A Quickstart Tutorial for MLDev
Contents
Installation instructions
Please, check the project README.md for installation instructions.
Hello World!
Example for version v0.3 and above
Let us start with a simple Hello World! example.
MLDev uses YAML to describe experiments. We are going to write a simple YAML file that
prints out Hello World!
, the current time and then exits.
Step 1. Create a pipeline
After you install MLDev, create an empty folder hello_world
in your home directory.
Create an empty experiment.yml
file in the hello_world
folder.
Each experiment contains at least one pipeline. A pipeline is a sequence of steps called stages. Stages are units of computation. That is, it can be repeated as a whole. Stages take inputs from disk and produce outputs, which are in turn persisted to disk or other storage.
In order to run an experiment we create a pipeline of type GenericPipeline
with a single stage.
This basic stage does not take any inputs nor provides output files.
run_hello_world: !GenericPipeline
runs:
- !BasicStage
name: hello_world
The name hello_world
of the stage is used to log when the stage runs.
Step 2. Add a script to the stage hello_world
Then we add two bash
commands to the stage script:
field.
Here are the annotated contents of the experiment file.
pipeline: !GenericPipeline
# the pipeline sets the sequence of steps
runs:
- !BasicStage
# each step is a state
# which takes inputs from disk and
# puts outputs back to disk
name: hello_world
script:
# this is our bash script
- echo Hello World!
# note that we need not to escape double quotes
# if we use text block like this
- >
echo "Time is $(date)"
In this example we use a text block prefix „>“ from YAML that combines all similarly indented lines after it to a single line.

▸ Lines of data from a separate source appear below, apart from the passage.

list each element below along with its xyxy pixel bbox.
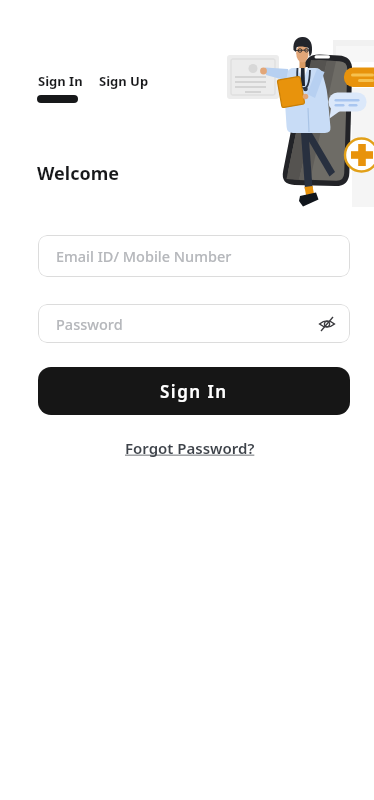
staticText: Password: [56, 314, 316, 334]
staticText: Email ID/ Mobile Number: [56, 246, 338, 266]
button[interactable]: Sign In: [38, 367, 350, 415]
button[interactable]: Sign Up: [99, 72, 149, 90]
staticText: Sign In: [160, 380, 228, 403]
staticText: Welcome: [37, 161, 119, 186]
button[interactable]: Forgot Password?: [125, 438, 255, 458]
button[interactable]: Password: [38, 304, 350, 343]
button[interactable]: [316, 313, 338, 335]
button[interactable]: Email ID/ Mobile Number: [38, 235, 350, 277]
button[interactable]: Sign In: [38, 72, 83, 90]
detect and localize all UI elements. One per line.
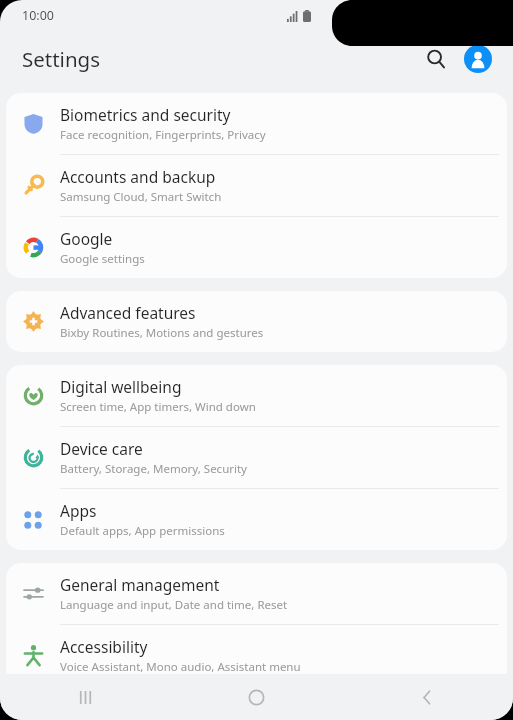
staticText: Accounts and backup xyxy=(60,166,216,187)
button[interactable]: Account xyxy=(458,39,498,79)
button[interactable]: Accessibility xyxy=(6,625,507,686)
staticText: Google xyxy=(60,228,113,249)
staticText: Battery, Storage, Memory, Security xyxy=(60,461,247,477)
staticText: Apps xyxy=(60,500,97,521)
staticText: Biometrics and security xyxy=(60,104,231,125)
button[interactable]: Home xyxy=(171,674,342,720)
button[interactable]: Device care xyxy=(6,427,507,488)
staticText: Voice Assistant, Mono audio, Assistant m… xyxy=(60,659,301,675)
button[interactable]: Google xyxy=(6,217,507,278)
staticText: General management xyxy=(60,574,220,595)
button[interactable]: Apps xyxy=(6,489,507,550)
button[interactable]: Search xyxy=(416,39,456,79)
staticText: 10:00 xyxy=(22,7,54,24)
staticText: Face recognition, Fingerprints, Privacy xyxy=(60,127,266,143)
staticText: Bixby Routines, Motions and gestures xyxy=(60,325,264,341)
staticText: Advanced features xyxy=(60,302,196,323)
staticText: Settings xyxy=(22,45,101,73)
staticText: Language and input, Date and time, Reset xyxy=(60,597,288,613)
button[interactable]: General management xyxy=(6,563,507,624)
button[interactable]: Biometrics and security xyxy=(6,93,507,154)
button[interactable]: Recents xyxy=(0,674,171,720)
staticText: Digital wellbeing xyxy=(60,376,182,397)
staticText: Samsung Cloud, Smart Switch xyxy=(60,189,222,205)
button[interactable]: Back xyxy=(342,674,513,720)
button[interactable]: Accounts and backup xyxy=(6,155,507,216)
staticText: Device care xyxy=(60,438,143,459)
staticText: Default apps, App permissions xyxy=(60,523,225,539)
staticText: Google settings xyxy=(60,251,145,267)
button[interactable]: Advanced features xyxy=(6,291,507,352)
button[interactable]: Digital wellbeing xyxy=(6,365,507,426)
staticText: Accessibility xyxy=(60,636,148,657)
staticText: Screen time, App timers, Wind down xyxy=(60,399,256,415)
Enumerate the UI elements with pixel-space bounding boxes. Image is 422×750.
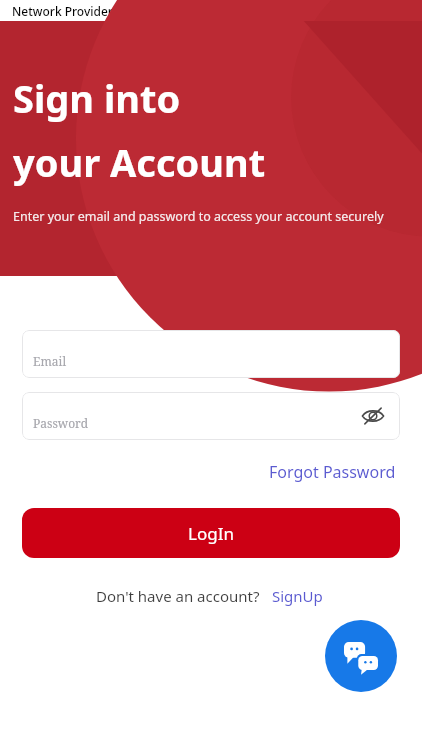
button[interactable]: Show password bbox=[360, 403, 386, 429]
staticText: Network Provider bbox=[12, 3, 113, 19]
button[interactable]: LogIn bbox=[22, 508, 400, 558]
staticText: SignUp bbox=[272, 586, 323, 606]
button[interactable]: SignUp bbox=[269, 584, 326, 608]
button[interactable]: Chat support bbox=[325, 620, 397, 692]
staticText: Sign into bbox=[13, 72, 181, 124]
staticText: Don't have an account? bbox=[96, 586, 260, 606]
button[interactable]: Email bbox=[22, 330, 400, 378]
staticText: LogIn bbox=[188, 522, 234, 545]
button[interactable]: Forgot Password bbox=[265, 458, 400, 486]
staticText: your Account bbox=[13, 136, 266, 188]
staticText: Enter your email and password to access … bbox=[13, 208, 384, 225]
staticText: Forgot Password bbox=[269, 461, 396, 483]
button[interactable]: Password bbox=[22, 392, 400, 440]
staticText: Email bbox=[33, 353, 67, 369]
staticText: Password bbox=[33, 415, 89, 431]
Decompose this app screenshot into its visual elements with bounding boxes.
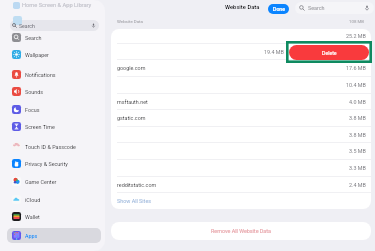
other: Voice search bbox=[91, 23, 96, 28]
staticText: Website Data bbox=[225, 4, 260, 11]
button[interactable]: Show All Sites bbox=[111, 192, 371, 209]
staticText: 10.4 MB bbox=[346, 82, 366, 88]
staticText: Game Center bbox=[25, 179, 57, 185]
button[interactable]: Search bbox=[295, 2, 374, 14]
button[interactable] bbox=[111, 43, 371, 60]
button[interactable]: Sounds bbox=[7, 84, 101, 99]
staticText: gstatic.com bbox=[117, 115, 146, 121]
staticText: Search bbox=[25, 35, 42, 41]
other: Voice search bbox=[364, 5, 370, 11]
button[interactable]: google.com bbox=[111, 59, 371, 76]
staticText: Apps bbox=[25, 233, 38, 239]
button[interactable]: Search bbox=[7, 30, 101, 45]
staticText: Sounds bbox=[25, 89, 44, 95]
staticText: Screen Time bbox=[25, 124, 55, 130]
staticText: Home Screen & App Library bbox=[22, 2, 92, 9]
staticText: 2.4 MB bbox=[349, 182, 366, 188]
staticText: Wallpaper bbox=[25, 52, 49, 58]
button[interactable]: 3.3 MB bbox=[111, 159, 371, 176]
button[interactable]: Done bbox=[268, 4, 289, 14]
staticText: Wallet bbox=[25, 214, 40, 220]
staticText: Search bbox=[308, 5, 325, 11]
button[interactable]: Search bbox=[10, 20, 99, 31]
button[interactable]: Screen Time bbox=[7, 119, 101, 134]
staticText: 108 MB bbox=[349, 19, 365, 24]
button[interactable]: gstatic.com bbox=[111, 109, 371, 126]
button[interactable]: redditstatic.com bbox=[111, 176, 371, 193]
staticText: Focus bbox=[25, 107, 40, 113]
button[interactable]: Touch ID & Passcode bbox=[7, 139, 101, 154]
button[interactable]: Notifications bbox=[7, 67, 101, 82]
button[interactable]: msftauth.net bbox=[111, 93, 371, 110]
button[interactable]: iCloud bbox=[7, 192, 101, 207]
button[interactable]: 25.2 MB bbox=[111, 29, 371, 43]
staticText: 17.6 MB bbox=[346, 65, 366, 71]
button[interactable]: Privacy & Security bbox=[7, 156, 101, 171]
staticText: Website Data bbox=[117, 19, 143, 24]
button[interactable]: Apps bbox=[7, 228, 101, 243]
staticText: Done bbox=[273, 6, 285, 12]
staticText: redditstatic.com bbox=[117, 182, 157, 188]
staticText: 25.2 MB bbox=[346, 33, 366, 39]
staticText: Show All Sites bbox=[117, 198, 152, 204]
staticText: msftauth.net bbox=[117, 99, 148, 105]
staticText: Privacy & Security bbox=[25, 161, 68, 167]
staticText: Touch ID & Passcode bbox=[25, 144, 76, 150]
staticText: Remove All Website Data bbox=[211, 228, 271, 234]
staticText: 4.0 MB bbox=[349, 99, 366, 105]
button[interactable]: Wallpaper bbox=[7, 47, 101, 62]
staticText: Notifications bbox=[25, 72, 56, 78]
staticText: 3.5 MB bbox=[349, 148, 366, 154]
button[interactable]: Game Center bbox=[7, 174, 101, 189]
staticText: 3.3 MB bbox=[349, 165, 366, 171]
button[interactable]: Focus bbox=[7, 102, 101, 117]
staticText: 3.8 MB bbox=[349, 115, 366, 121]
staticText: 3.8 MB bbox=[349, 132, 366, 138]
staticText: iCloud bbox=[25, 197, 41, 203]
staticText: Search bbox=[19, 23, 35, 29]
staticText: Delete bbox=[322, 50, 337, 56]
staticText: google.com bbox=[117, 65, 146, 71]
button[interactable]: 3.8 MB bbox=[111, 126, 371, 143]
button[interactable]: Delete bbox=[289, 45, 369, 60]
button[interactable]: Remove All Website Data bbox=[111, 222, 371, 240]
button[interactable]: 10.4 MB bbox=[111, 76, 371, 93]
button[interactable]: Wallet bbox=[7, 209, 101, 224]
button[interactable]: 3.5 MB bbox=[111, 142, 371, 159]
staticText: 19.4 MB bbox=[264, 49, 284, 55]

Step 3. Setup and run the experiment
applies to v0.3
Let us configure our experiment and set up a virtual environment for our experiment.
Generally, MLDev uses python venv
to manage code dependencies.
But in this experiment we do not have any python code yet, so initialization is simple.
Switch to the experiment folder hello_world
and run the init
command.
$ mldev init -p venv .
At this time, you should have a folder hello_world
with a file experiment.yml
and a venv
folder in it.
$ ls .
experiment.yml
venv
In order to run the experiment, use the following command.
$ mldev run
You may see many lines starting with INFO:
, ignore them for now.
Results of the stage are the last two lines, which would look something like this
$ mldev run
INFO: ...
...
Hello World!
Time is Tue Apr 10 12:19:30 CET 2021
Hello World completed!
Congrats, you have run your first MLDev pipeline.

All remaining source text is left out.